Diabetic foot ulcer (DFU) represents a highly-prevalent complication of diabetes mellitus (DM). Herein, the current study sought to identify the role of growth differentiation factor 10 (GDF-10) in wound healing in DFU
DM- and DFU-related microarray datasets GSE29221 and GSE134431 were firstly retrieved, and weighted gene co-expression network analysis (WGCNA) was carried out to construct a co-expression network affecting wound healing in DFU, followed by differential analysis. A protein-protein interaction (PPI) network of the DFU-related genes was subsequently constructed, and the core genes and signaling pathways in DFU were screened with the Gene Ontology and Kyoto Encyclopedia of Genes and Genomes functional analyses. A DFU rat model was constructed for mechanism verification of the effect of GDF-10 on wound healing in DFU.
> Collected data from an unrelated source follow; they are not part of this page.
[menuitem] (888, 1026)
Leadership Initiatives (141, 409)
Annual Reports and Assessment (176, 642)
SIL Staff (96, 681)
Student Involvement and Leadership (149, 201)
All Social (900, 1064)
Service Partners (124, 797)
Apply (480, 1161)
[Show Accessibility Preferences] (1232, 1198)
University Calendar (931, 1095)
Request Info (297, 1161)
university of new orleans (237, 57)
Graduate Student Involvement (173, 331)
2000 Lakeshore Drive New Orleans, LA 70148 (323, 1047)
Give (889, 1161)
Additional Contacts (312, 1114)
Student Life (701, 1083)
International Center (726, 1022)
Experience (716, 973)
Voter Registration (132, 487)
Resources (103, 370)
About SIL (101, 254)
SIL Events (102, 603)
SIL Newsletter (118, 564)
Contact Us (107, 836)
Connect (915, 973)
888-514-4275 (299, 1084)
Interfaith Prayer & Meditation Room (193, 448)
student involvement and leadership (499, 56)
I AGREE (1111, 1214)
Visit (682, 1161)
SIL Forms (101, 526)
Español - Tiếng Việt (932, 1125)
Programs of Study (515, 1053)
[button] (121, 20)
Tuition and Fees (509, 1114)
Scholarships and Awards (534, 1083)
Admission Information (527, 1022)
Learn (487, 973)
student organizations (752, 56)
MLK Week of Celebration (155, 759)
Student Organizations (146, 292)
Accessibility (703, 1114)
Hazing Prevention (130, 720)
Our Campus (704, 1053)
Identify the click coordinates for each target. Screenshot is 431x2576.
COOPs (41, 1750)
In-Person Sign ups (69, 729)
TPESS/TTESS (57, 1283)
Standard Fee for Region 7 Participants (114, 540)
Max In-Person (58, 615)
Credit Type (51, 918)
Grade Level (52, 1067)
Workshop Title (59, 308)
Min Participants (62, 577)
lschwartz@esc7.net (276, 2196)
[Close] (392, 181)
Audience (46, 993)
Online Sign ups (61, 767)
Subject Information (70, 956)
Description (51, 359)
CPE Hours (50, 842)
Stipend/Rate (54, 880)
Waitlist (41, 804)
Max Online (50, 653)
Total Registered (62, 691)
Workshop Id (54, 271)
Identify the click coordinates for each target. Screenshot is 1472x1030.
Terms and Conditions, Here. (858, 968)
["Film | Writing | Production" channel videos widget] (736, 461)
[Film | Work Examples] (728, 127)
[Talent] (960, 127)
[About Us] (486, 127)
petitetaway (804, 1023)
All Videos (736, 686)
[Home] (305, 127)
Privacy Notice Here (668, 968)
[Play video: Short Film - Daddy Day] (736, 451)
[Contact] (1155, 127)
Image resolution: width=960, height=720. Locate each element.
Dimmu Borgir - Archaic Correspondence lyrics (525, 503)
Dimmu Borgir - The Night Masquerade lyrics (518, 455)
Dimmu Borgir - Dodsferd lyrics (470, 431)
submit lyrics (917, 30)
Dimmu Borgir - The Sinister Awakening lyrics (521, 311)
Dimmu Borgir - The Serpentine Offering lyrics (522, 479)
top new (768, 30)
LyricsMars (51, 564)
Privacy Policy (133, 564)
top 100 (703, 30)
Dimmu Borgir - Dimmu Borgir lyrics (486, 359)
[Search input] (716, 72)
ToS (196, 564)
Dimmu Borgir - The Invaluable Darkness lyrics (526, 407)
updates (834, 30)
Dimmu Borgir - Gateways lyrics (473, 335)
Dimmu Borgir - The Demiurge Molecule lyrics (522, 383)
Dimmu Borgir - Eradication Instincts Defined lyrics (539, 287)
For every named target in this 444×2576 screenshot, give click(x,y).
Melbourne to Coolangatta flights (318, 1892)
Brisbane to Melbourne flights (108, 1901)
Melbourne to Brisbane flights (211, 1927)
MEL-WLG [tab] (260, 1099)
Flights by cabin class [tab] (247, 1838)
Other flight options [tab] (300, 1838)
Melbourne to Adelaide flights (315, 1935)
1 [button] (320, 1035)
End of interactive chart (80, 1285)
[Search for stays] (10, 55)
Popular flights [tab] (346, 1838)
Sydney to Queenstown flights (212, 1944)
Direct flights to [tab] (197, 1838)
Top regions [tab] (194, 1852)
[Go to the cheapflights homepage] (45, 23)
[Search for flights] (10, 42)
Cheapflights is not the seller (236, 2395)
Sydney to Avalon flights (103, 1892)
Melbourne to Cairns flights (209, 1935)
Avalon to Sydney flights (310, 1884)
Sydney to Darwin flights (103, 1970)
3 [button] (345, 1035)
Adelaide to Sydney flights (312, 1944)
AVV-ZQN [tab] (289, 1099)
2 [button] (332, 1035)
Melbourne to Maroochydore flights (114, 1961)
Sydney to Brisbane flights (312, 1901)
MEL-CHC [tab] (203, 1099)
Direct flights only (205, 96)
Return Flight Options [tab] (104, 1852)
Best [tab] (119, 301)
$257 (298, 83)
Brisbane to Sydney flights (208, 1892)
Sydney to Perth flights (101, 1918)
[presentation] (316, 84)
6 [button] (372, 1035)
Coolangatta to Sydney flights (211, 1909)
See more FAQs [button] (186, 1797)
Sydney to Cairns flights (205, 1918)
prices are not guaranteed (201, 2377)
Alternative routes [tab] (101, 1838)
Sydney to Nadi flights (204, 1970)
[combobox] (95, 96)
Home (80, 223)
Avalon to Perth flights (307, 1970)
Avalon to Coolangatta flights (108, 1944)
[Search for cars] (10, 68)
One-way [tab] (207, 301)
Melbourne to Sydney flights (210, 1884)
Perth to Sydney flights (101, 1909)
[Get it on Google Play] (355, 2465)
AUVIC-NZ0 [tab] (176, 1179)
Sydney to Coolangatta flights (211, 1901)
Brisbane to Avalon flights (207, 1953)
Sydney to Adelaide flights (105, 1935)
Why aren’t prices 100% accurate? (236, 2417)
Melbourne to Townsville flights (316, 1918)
WGCNA screened five co-expression modules, and the brown module was most closely-related to DM. Clustering analysis screened 4417 candidate genes, of which 175 differential genes were associated with wound healing, further involved in TGF-β1/Smad3 signaling pathway regulation of wound healing in DFU. The PPI network analysis predicted that GDF-10 might regulate the TGF-β1/Smad3 signaling pathway to participate in DFU development. Results of animal experimentation showed that the wound healing rates of NFU, DFU, DFU + GDF and GDF + SIS3 groups on the 22nd day were (87.66 ± 6.80)%, (56.31 ± 7.29)%, (71.64 ± 9.43)% and (55.09 ± 7.13)%, respectively. Besides, the expression of TGF-β1 in NFU, DFU, DFU + GDF and GDF + SIS3 groups was 0.988 ± 0.086, 0.297 ± 0.036, 0.447 ± 0.044, and 0.240 ± 0.050, respectively, and that of Smad3 was 1.009 ± 0.137, 0.145 ± 0.017, 0.368 ± 0.048, and 0.200 ± 0.028, respectively. Specifically, GDF-10 exerted a significant diminishing effect on fasting blood glucose level, and promoted wound healing in DFU rats, in addition to up-regulation of VEGF, FGF, Ang-1, TGF-β1, Smad3 and enhancement of IL-1b, IL-6, TNF-a and MMP-9, thereby promoting fibroblast proliferation, collagen deposition and angiogenesis.
Our findings highlight that GDF-10 may promote angiogenesis by activating TGF-β1/Smad3 signaling, thereby promoting wound healing in DFU rats.